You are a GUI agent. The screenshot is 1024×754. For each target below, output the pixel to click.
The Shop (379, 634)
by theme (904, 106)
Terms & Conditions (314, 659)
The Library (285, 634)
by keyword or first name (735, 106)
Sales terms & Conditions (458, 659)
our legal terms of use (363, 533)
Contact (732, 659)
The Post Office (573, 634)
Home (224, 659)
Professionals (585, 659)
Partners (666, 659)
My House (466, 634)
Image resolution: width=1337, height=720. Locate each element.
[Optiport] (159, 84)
_ _ _
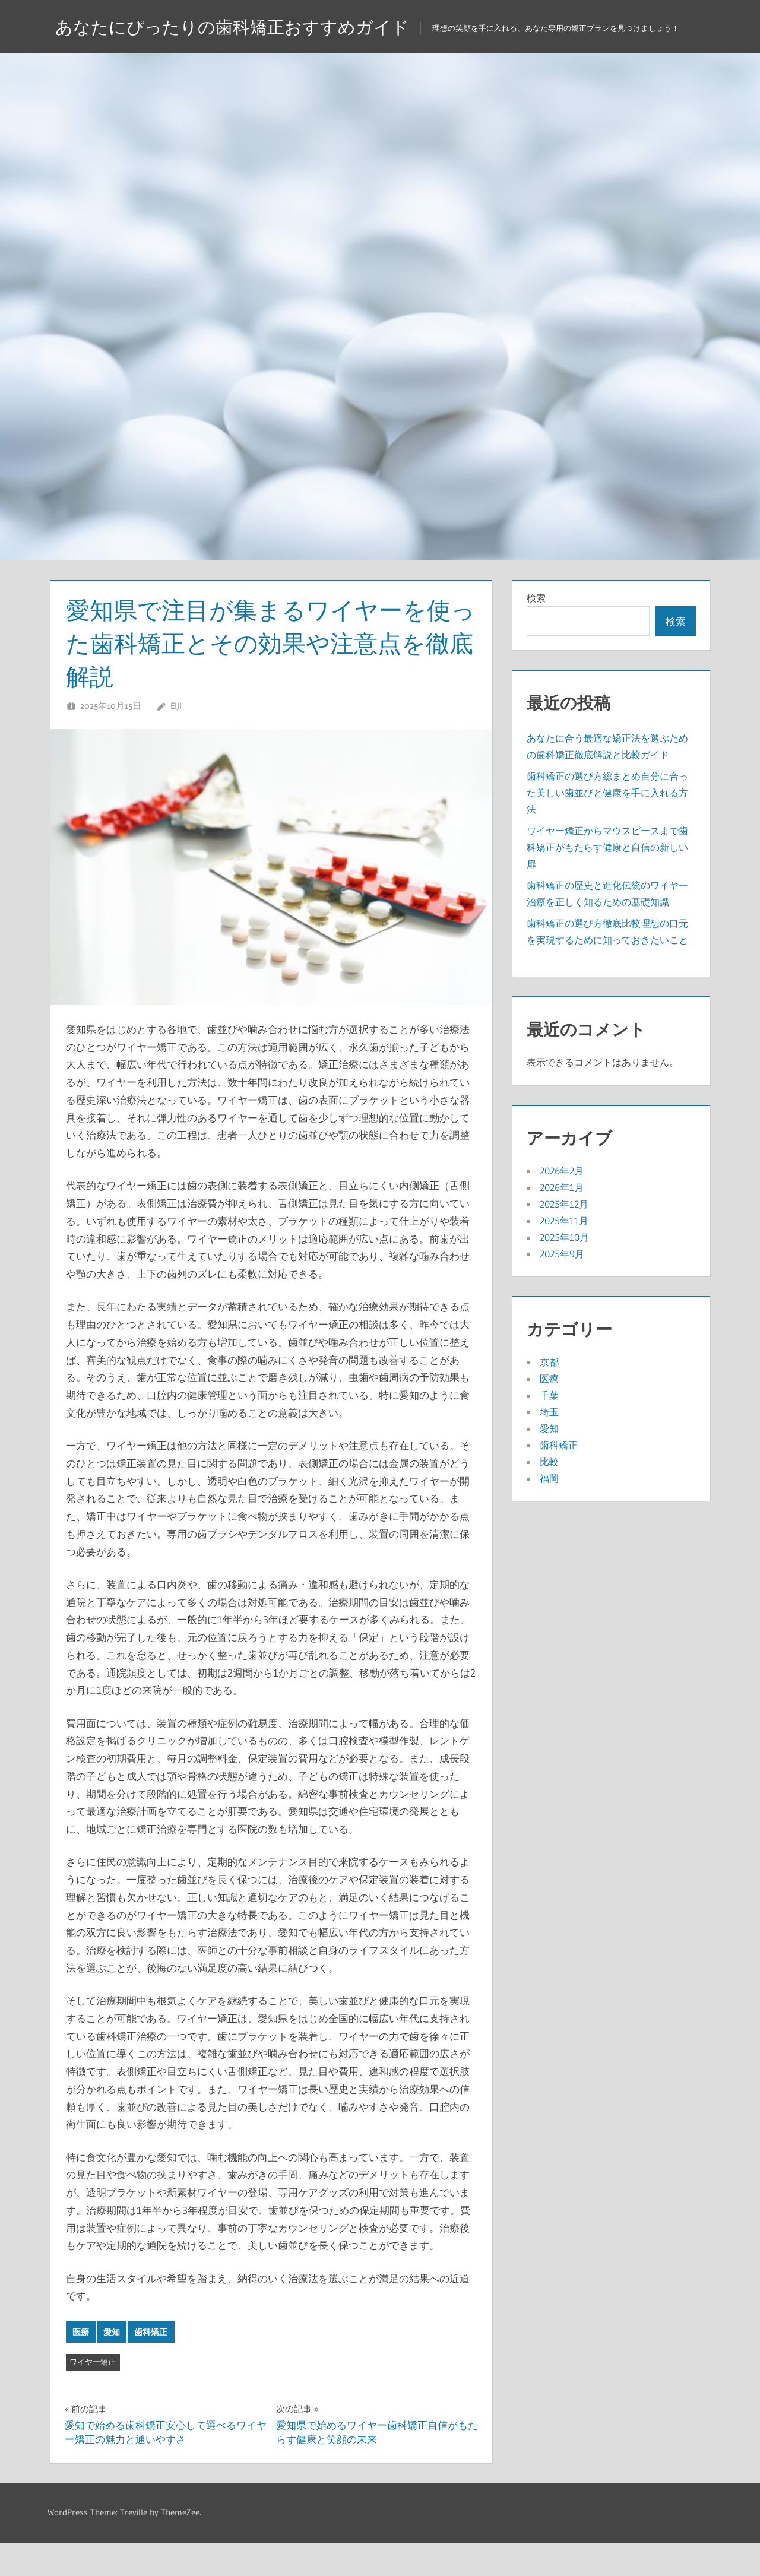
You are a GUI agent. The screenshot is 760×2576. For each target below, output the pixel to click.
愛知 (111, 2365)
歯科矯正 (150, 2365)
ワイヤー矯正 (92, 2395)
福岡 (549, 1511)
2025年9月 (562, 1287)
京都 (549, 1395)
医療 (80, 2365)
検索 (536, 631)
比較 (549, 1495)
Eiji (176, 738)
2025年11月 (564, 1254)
_ _ _
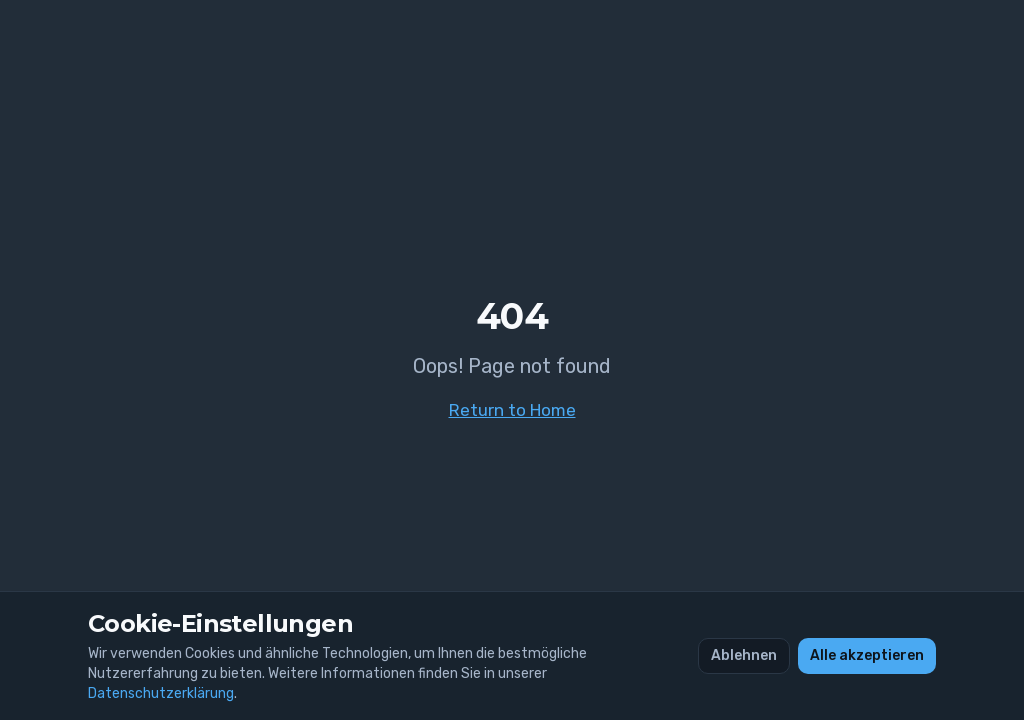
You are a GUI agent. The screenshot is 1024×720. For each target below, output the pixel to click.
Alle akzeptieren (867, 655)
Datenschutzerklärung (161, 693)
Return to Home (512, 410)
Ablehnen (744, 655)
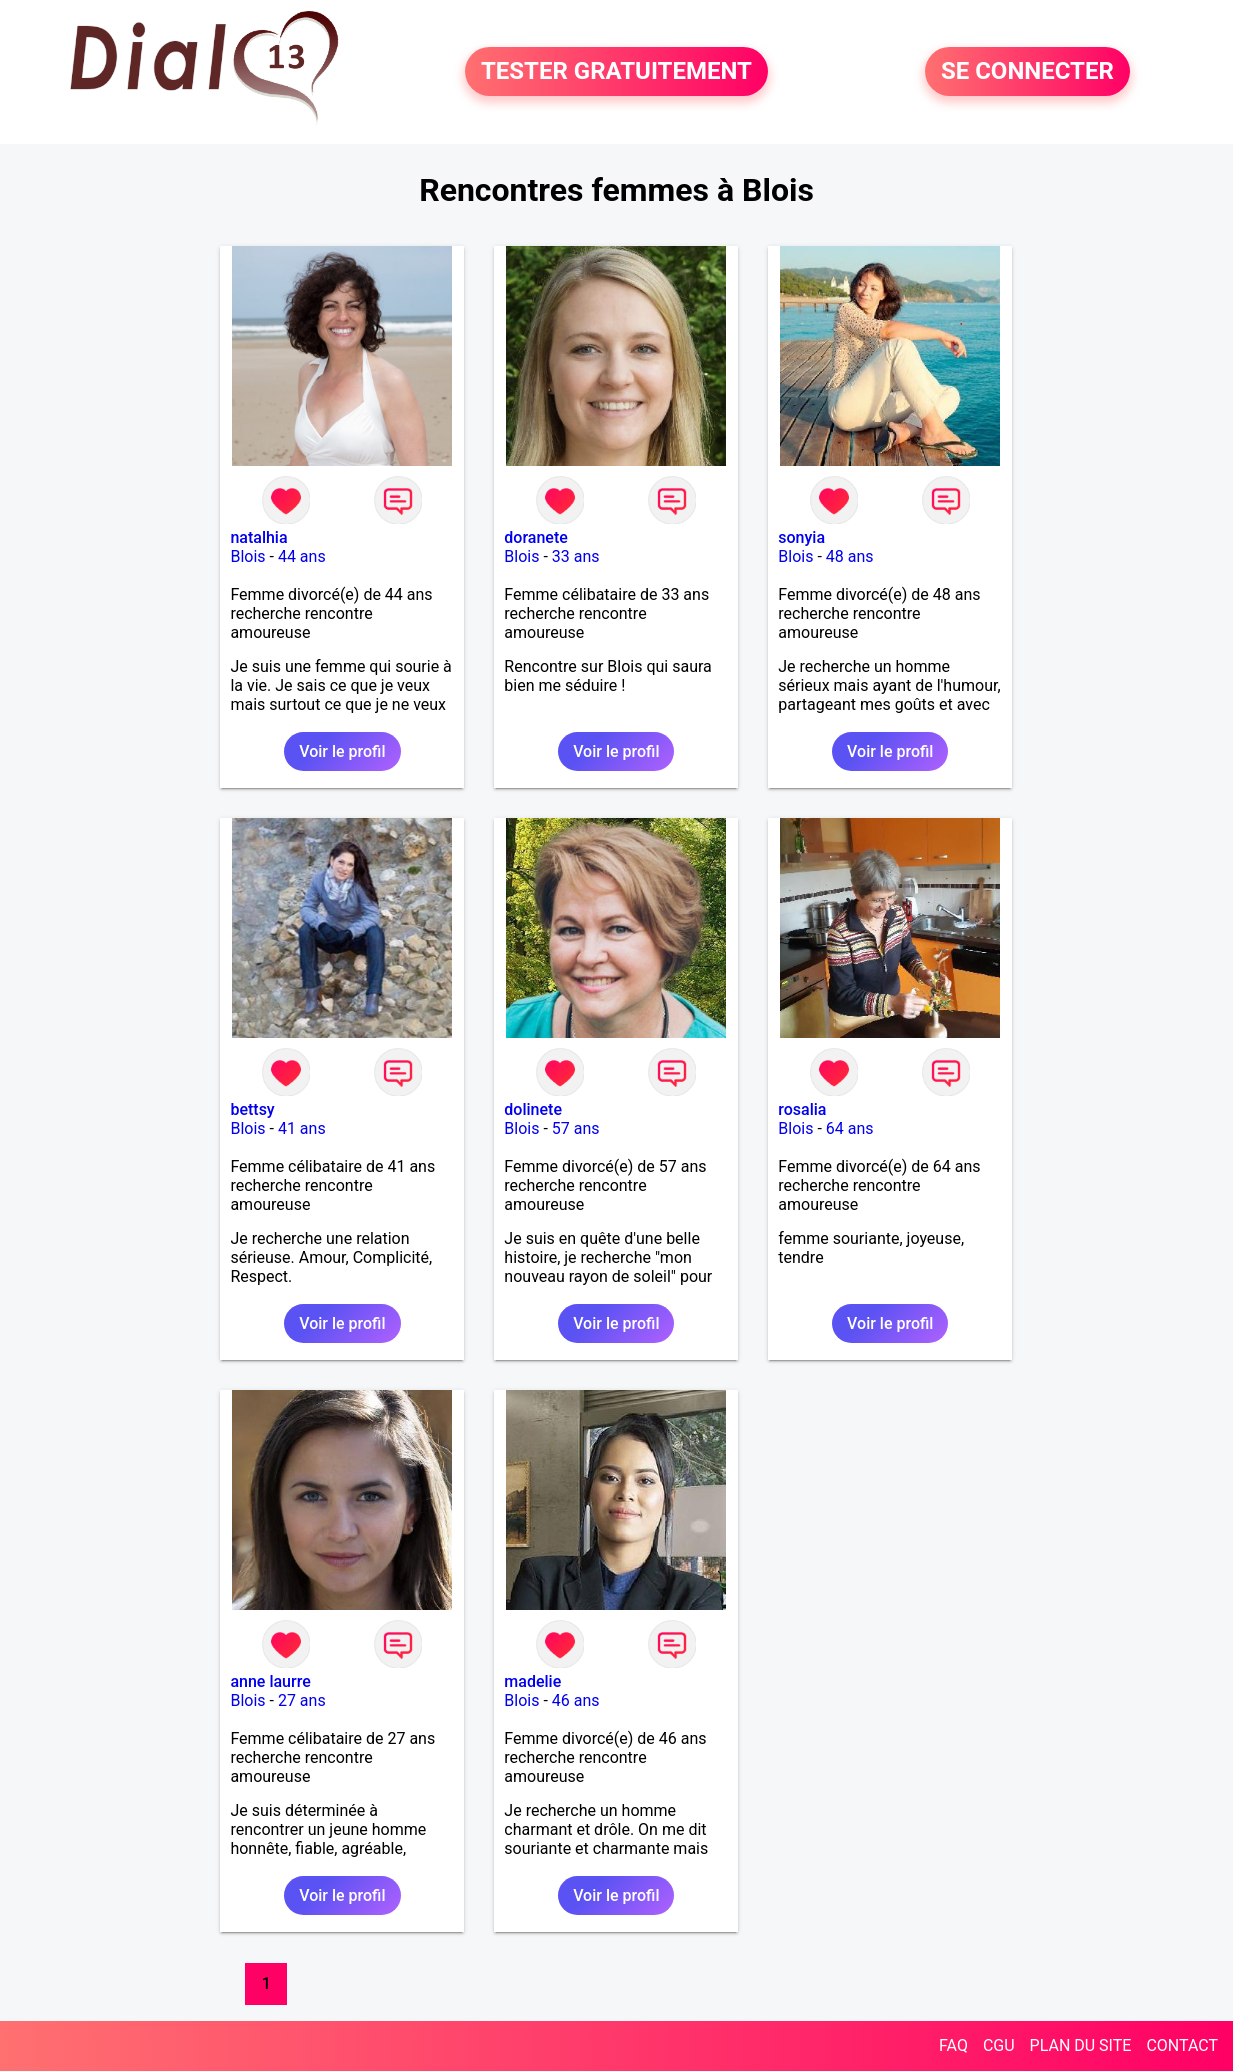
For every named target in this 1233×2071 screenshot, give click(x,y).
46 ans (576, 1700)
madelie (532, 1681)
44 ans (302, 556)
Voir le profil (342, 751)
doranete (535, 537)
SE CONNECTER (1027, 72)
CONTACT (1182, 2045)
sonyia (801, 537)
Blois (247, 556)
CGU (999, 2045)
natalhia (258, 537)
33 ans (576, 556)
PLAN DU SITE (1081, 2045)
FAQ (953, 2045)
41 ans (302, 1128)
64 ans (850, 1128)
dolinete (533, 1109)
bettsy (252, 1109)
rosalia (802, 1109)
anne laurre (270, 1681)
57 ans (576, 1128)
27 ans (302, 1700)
_ _ _
TRY IT: From the entries above, restate word for word the lines from the line containing "44 ans (302, 556)" to the line containing "27 ans (302, 1700)", both ends included, and nothing more.

ANSWER SECTION:
44 ans (302, 556)
Voir le profil (342, 751)
doranete (535, 537)
SE CONNECTER (1027, 72)
CONTACT (1182, 2045)
sonyia (801, 537)
Blois (247, 556)
CGU (999, 2045)
natalhia (258, 537)
33 ans (576, 556)
PLAN DU SITE (1081, 2045)
FAQ (953, 2045)
41 ans (302, 1128)
64 ans (850, 1128)
dolinete (533, 1109)
bettsy (252, 1109)
rosalia (802, 1109)
anne laurre (270, 1681)
57 ans (576, 1128)
27 ans (302, 1700)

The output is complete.